He said, “Wel it ben radiant lite as made that shadder. Radiant lite. Shyning. Wel we know from our oan Eusa Story where you fynd the Hart of the Wud youwl fynd a shyning in be twean his horns. Which that shyning is the Littl Shyning Man the Addom. Only in this Legend its callit ‘the figure of the crucified Saviour’. Figure is a word means moren 1 thing and 1 of the things it means is number. Number of the crucified Saviour. Now Iwl tel you some thing intersting Riddley Walker son of Brooder Walker you what put the yellerboy stoan the Salt 4 in my hans. Iwl tel you theres a working in this thing theres a pattren theres mor connexions nor wewl ever fynd reveals of. You know who put me on to what this woal things about? This woal blipful writing?”

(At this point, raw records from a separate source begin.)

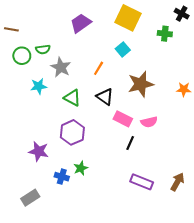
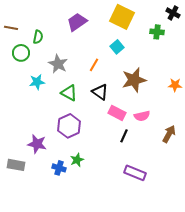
green semicircle: (43, 49) -> (38, 37), moved, turned -72
brown arrow: (177, 182) -> (169, 134), moved
gray rectangle: (30, 198) -> (16, 165), moved, turned 42

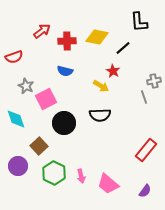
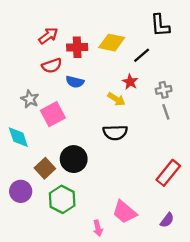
red semicircle: (14, 57) -> (52, 66), moved
gray cross: (154, 81) -> (164, 90), moved
black circle: (64, 123) -> (74, 159), moved
pink arrow: (81, 176) -> (98, 228), moved

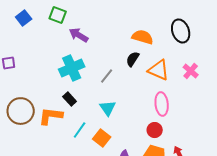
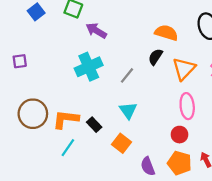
orange triangle: (159, 70) -> (184, 69), turned 50
black rectangle: (70, 99) -> (94, 125), moved
cyan line: (80, 130) -> (68, 148), moved

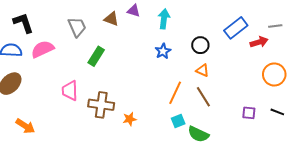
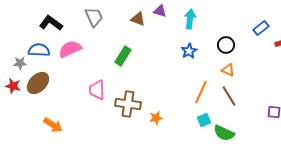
black L-shape: (23, 23) -> (51, 23), turned -35
gray trapezoid: (77, 27) -> (94, 17), moved
blue rectangle: (236, 28) -> (261, 28), size x0.7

I said, “How cud I know that?”
He said, “It wer your oan dad it wer Brooder Walker the same. It wer that reveal he done back when Dog Et largent in Littl Salting. Orfing and me we done a special show then your dad come a long Nex Nite he done a connexion and a reveal the woal thing took lessen a minim. I wernt there to hear it but I heard of it. Dyou have that 1 in memberment?”
I said, “O yes I member that. ‘A littl salting and no saver.’”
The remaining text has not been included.